Last night, I cried. Really cried. It wasn't the first time I've cried in the past 5 months, but it WAS the first time I really LET myself cry. Without trying to make myself stop. Always, I try to make myself stop, afraid of where I will end up if I don't.
Why did I let myself cry last night?
It was a long night. I did chat, and while it was a good chat, I was in the chatroom until 11. I was on the couch, laptop on my lap, falling asleep, that's how long I was in there. 3 hours. I finally told everyone I had to leave. I was exhausted, and Brandon was getting off work at 1:30. AM. I needed to sleep for a few hours before I had to go pick him up. I was afraid to go to bed, because I was afraid I wouldn't get up. So Tony said he would set the alarm, I was going to fall asleep on the couch, and he would come downstairs and wake me when the alarm went off.
So I settled in on the couch with a quilt, and Tony went out to his car because he remembered he left his cell phone in it. He wanted to keep his phone by the bed in case Brandon called to tell us he got off early. I was keeping the house phone on the table next to the couch for the same reason.

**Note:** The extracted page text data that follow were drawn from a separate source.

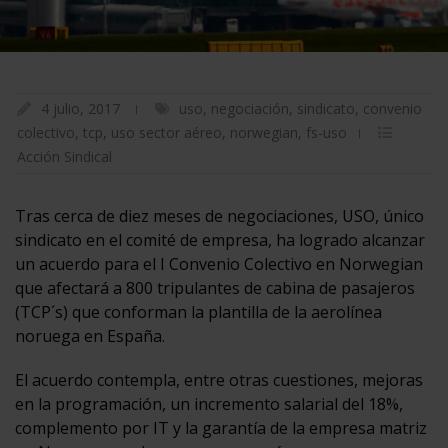
4 julio, 2017
uso
,
negociación
,
sindicato
,
convenio
colectivo
,
tcp
,
uso sector aéreo
,
norwegian
,
fs-uso
Acción Sindical
Tras cerca de diez meses de negociaciones, USO, único
sindicato en el comité de empresa, ha logrado alcanzar
un acuerdo para el I Convenio Colectivo en Norwegian
que afectará a 800 tripulantes de cabina de pasajeros
(TCP´s) que conforman la plantilla de la aerolínea
noruega en España.
El acuerdo contempla, entre otras cuestiones, mejoras
en la programación, un incremento salarial del 18%,
complemento por IT y la garantía de la empresa matriz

So to the reason why I cried last night...
He came in the family room, where I was comfy on the couch, falling asleep, and said, "I need to call in the morning to confirm the time, but the zoo called and wants me to come for a second interview Thursday morning." Then he went up to bed.

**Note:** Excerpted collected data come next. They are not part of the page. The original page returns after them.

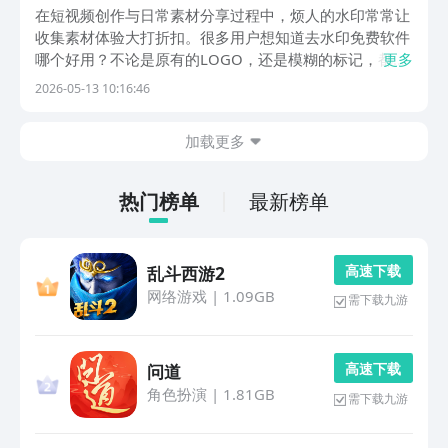
在短视频创作与日常素材分享过程中，烦人的水印常常让
收集素材体验大打折扣。很多用户想知道去水印免费软件
哪个好用？不论是原有的LOGO，还是模糊的标记，都可
更多
以用小编以下分享的工具来处理，从批量处理提取到图片
2026-05-13 10:16:46
涂抹擦除，轻松帮你还原清晰画面，收获干净的素材。
1、《水印云》这是一款功能全面的图像素材智能清理
加载更多
助...
热门榜单
最新榜单
高 速 下 载
乱斗西游2
网络游戏
|
1.09GB
需下载九游
高 速 下 载
问道
角色扮演
|
1.81GB
需下载九游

And I lay there on the couch, crying...crying out all of the pent up, held back tears of the past five months. The tears of frustration. The tears of fear. I know it's only a second interview, there are two others in the running besides Tony, he's had second interviews before that amounted to nothing, but there I lay on my couch, crying, pleading with God to PLEASE let this be the job he gets. PLEASE. It's not just "A", any old job...it's a job that is perfect for him, he is excited about the thought of working there...and, he needs a job. That's what it all comes down to, HE. NEEDS. A. JOB. We need for him to have a job.
So, tomorrow morning at 9:30, he has the interview. Not really an interview in the normal sense...he has to go in and meet all of the people who will be working for him if he gets the job. I guess the purpose of this is to see how compatible he is with those he would supervise. He has said several times the person who interviewed him really seems to like him. We've had our hopes up so many times the past few months, though.
But I really hope this is it. I'm keeping my fingers crossed that it is. I don't know if I will be able to take it if he doesn't get this job.
I still have such a hard time believing sometimes that this is our life...that Tony has been unemployed for 5 months. That WE have become part of the statistics everyone reads about and hears about.
How did this happen? And how will this end?